La source est calme, soir de lune et matin d’eau sur la pierre étoilée de lichens et de mousses rocheuses. L’onde reflète un dégoût qui l’accable. L’image tranquille.

Un enfant riait sur la mer

La mer chantait sous l’enfant,

La terre recueille son suffrage et son pied martela le sol mou.

Le sable où s’enlisait ses cuisses - Il était nu l’enfant des eaux - connaît la caresse du naufrage ; et l’air en frissonnait.

Penser c’est gémir.

Il ne gémissait pas. Sa tête penchée en arrière expirait dans un refrain marin.

Ses cheveux comme une large fête de coraux flottaient sur la surface humide aussitôt desséchée par les rayons de Dieu. Désert de colombes tranquilles.

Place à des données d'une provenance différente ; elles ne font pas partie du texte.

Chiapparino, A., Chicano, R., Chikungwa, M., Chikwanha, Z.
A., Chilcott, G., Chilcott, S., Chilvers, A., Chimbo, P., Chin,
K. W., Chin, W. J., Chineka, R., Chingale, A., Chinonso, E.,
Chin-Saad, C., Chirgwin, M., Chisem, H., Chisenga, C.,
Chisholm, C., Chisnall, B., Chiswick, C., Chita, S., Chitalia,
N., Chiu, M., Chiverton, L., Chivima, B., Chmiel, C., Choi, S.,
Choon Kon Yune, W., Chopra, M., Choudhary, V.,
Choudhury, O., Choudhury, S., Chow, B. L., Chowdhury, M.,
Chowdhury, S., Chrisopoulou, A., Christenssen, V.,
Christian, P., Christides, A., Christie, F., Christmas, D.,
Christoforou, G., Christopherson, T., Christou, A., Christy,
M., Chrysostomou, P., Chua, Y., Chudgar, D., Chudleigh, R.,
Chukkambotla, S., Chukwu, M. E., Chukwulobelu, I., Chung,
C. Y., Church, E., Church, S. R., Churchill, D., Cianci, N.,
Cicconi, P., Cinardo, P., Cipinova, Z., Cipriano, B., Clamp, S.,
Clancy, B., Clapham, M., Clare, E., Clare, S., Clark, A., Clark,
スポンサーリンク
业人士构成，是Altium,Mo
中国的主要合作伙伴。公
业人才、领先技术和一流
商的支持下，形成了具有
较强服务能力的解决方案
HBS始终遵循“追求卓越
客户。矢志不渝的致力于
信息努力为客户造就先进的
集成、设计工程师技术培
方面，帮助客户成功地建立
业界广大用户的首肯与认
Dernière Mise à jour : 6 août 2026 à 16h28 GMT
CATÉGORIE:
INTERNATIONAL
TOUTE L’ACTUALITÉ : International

L’enfant croyait aux miracles et à la génération spontanée. Sa mère était morte bien avant l’accouchement. La lune, le sein de ses désirs, le comblait dans son sommeil sans rêve. La nuit sans lune était la mort du sein. Coulisse. Et le soleil lui versait chaque jour dans sa coupe sans désir, un paysage à une dimension, toujours en profondeur. L’enfant sentait donc la courbe qui ramenait inlassablement le paysage dans le dos, mais jamais il n’avait détourné la tête. Il marchait dans le temps en se voyant toujours devant lui pour un jour franchir l’enceinte de ce mutisme sans qu’il sût jamais le chemin qui l’y avait mené. Il avait grandi dans le souvenir et le décor de son archaïsme.

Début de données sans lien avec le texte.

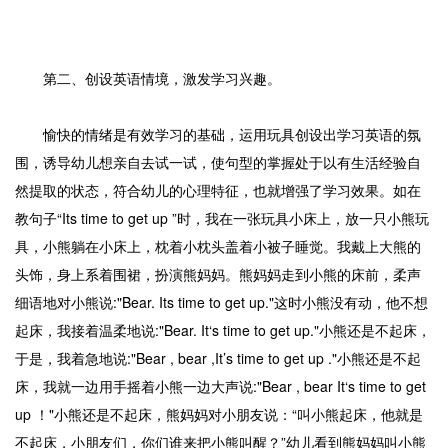
第二、创设英语情境，激发学习兴趣。
愉快的情绪是有效学习的基础，运用玩具创设出学习英语的氛
围，诱导幼儿想亲自去试一试，使句型的掌握处于以有生活经验自
然提取的状态，符合幼儿的心理特征，也就增强了学习效果。如在
教句子“Its time to get up ”时，我在一张玩具小床上，放一只小熊玩
具，小熊躺在小床上，枕着小枕头盖着小被子睡觉。我戴上大熊的
头饰，身上系着围裙，扮演熊妈妈。熊妈妈走到小熊的床前，柔声
细语地对小熊说:"Bear. Its time to get up."这时小熊没有动，他不想
起床，我接着温柔地说:"Bear. It‘s time to get up."小熊还是不起床，
于是，我着急地说:"Bear , bear ,It’s time to get up ."小熊还是不起
床，我就一边用手摇着小熊一边大声说:"Bear , bear It‘s time to get
up ！"小熊还是不起床，熊妈妈对小朋友说：“叫小熊起床，他就是
不起床，小朋友们，你们谁来把小熊叫醒？”幼儿看到熊妈妈叫小熊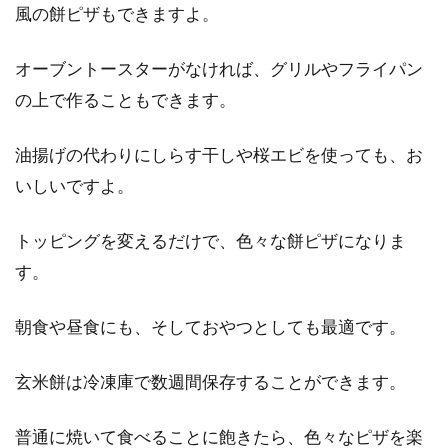
風の餅ピザもできますよ。
オーブントースターがなければ、グリルやフライパン
の上で作ることもできます。
油揚げの代わりにしらす干しや桜エビを使っても、お
いしいですよ。
トッピングを変えるだけで、色々な餅ピザになりま
す。
朝食や昼食にも、そしておやつとしても最適です。
玄米餅は冷凍庫で数週間保存することができます。
普通に焼いて食べることに飽きたら、色々なピザを楽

Narcisse au bord de la source a fermé ses paupières et son regard est songe au ciel de ses forêts.

L’enfant avait quitté la plage. Celui que Narcisse avait bien connu et pourchassait de ses regrets. Peut-être était-il plus lié encore qu’il ne pouvait l’admettre à ce corps qui s’ignorait.

Il s’était levé alors que le jour venait de mourir et que la nuit ne s’était pas levée. Le sable ne savait pas s’il devait refroidir : une mince taille flottant à l’horizon s’affirmait avec lenteur.

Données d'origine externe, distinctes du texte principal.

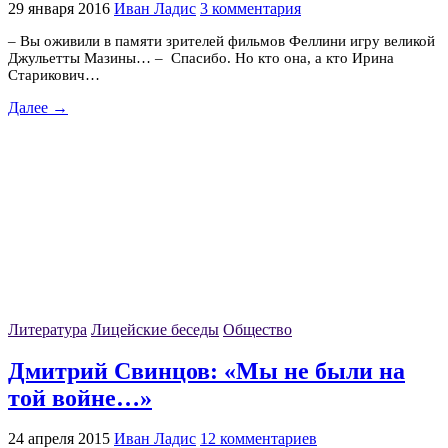
29 января 2016
Иван Ладис
3 комментария
– Вы оживили в памяти зрителей фильмов Феллини игру великой
Джульетты Мазины… – Спасибо. Но кто она, а кто Ирина
Старикович…
Далее →
Литература
Лицейские беседы
Общество
Дмитрий Свинцов: «Мы не были на
той войне…»
24 апреля 2015
Иван Ладис
12 комментариев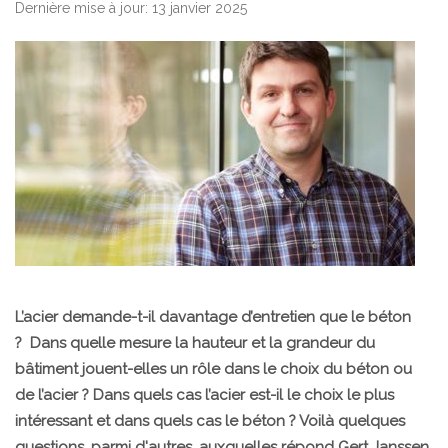
Dernière mise à jour: 13 janvier 2025
L’acier demande-t-il davantage d’entretien que le béton
? Dans quelle mesure la hauteur et la grandeur du
bâtiment jouent-elles un rôle dans le choix du béton ou
de l’acier ? Dans quels cas l’acier est-il le choix le plus
intéressant et dans quels cas le béton ? Voilà quelques
questions, parmi d'autres, auxquelles répond Gert Janssen,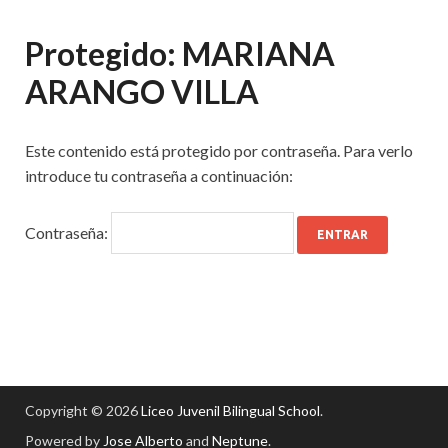
Protegido: MARIANA
ARANGO VILLA
Este contenido está protegido por contraseña. Para verlo
introduce tu contraseña a continuación:
Contraseña:
Copyright © 2026
Liceo Juvenil Bilingual School
.
Powered by
Jose Alberto
and
Neptune
.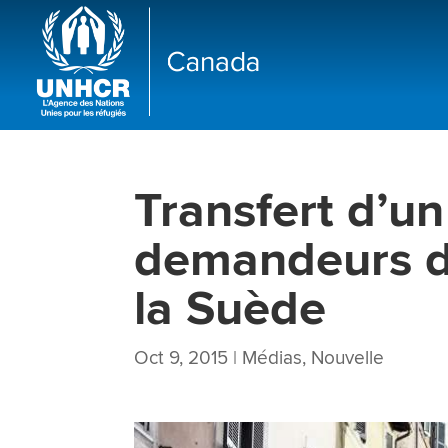
Transfert d’u
demandeurs d’a
la Suède
Oct 9, 2015
|
Médias
,
Nouvelle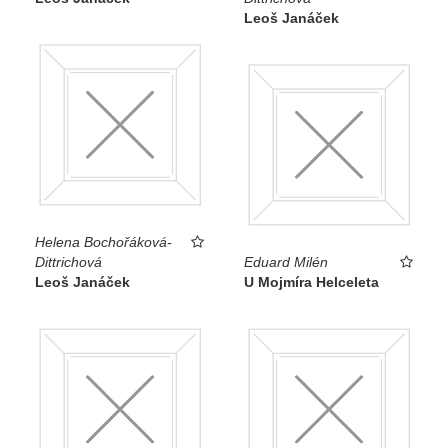
Leoš Janáček
Helena Bochořáková-
Dittrichová
Eduard Milén
Leoš Janáček
U Mojmíra Helceleta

Des plans chevauchaient, des volumes de clarté et d’obscurité fusionnaient sans confusion, plus profondément qu’à la surface de son oeil poli par la nature.

Un miroir, pas celui du vent qui étale avec complaisance tout ce qu’il a dérobé au monde. l’image qui se fonde dans son éclat est trompeuse comme l’or des rois d’Espagne. Pas celui de la mer qu’il fuit avec horreur. Son regard est pris au filet de sa chape dans l’onde qui la glace.

Les rois sont morts, l’Atride est dans la tombe et Arthur perdu dans sa brumeuse légende. Mais leur plaie saigne encore à l’ombre des poitrines. Toute aisance est déjà captive du sommeil et d’un oubli fatal de soi-même dans lequel on pense intensément ou sur lequel on anticipe.

Notice :
Ces poèmes de jeunesse terminent le recueil de ces entretiens.